## YOUR INSTRUCTIONS
An exact copy of the lines from the one containing "craftsmanship in action." through the last line below is required; include both of those lines and no others.
--- EXTRACTED ENTRIES Enclosed Below ---
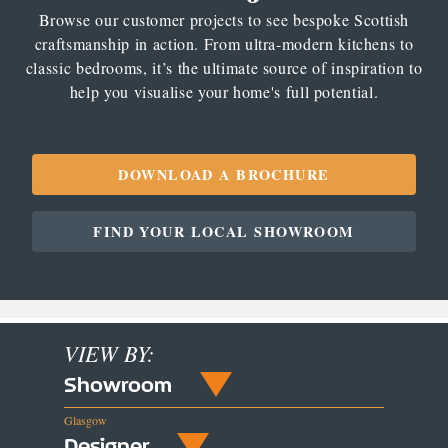
Browse our customer projects to see bespoke Scottish
craftsmanship in action. From ultra-modern kitchens to
classic bedrooms, it’s the ultimate source of inspiration to
help you visualise your home's full potential.
DOWNLOAD A BROCHURE
FIND YOUR LOCAL SHOWROOM
VIEW BY:
Showroom
Glasgow
Designer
--- End of Enclosed EXTRACTED ENTRIES ---
## YOUR RESPONSE
craftsmanship in action. From ultra-modern kitchens to
classic bedrooms, it’s the ultimate source of inspiration to
help you visualise your home's full potential.
DOWNLOAD A BROCHURE
FIND YOUR LOCAL SHOWROOM
VIEW BY:
Showroom
Glasgow
Designer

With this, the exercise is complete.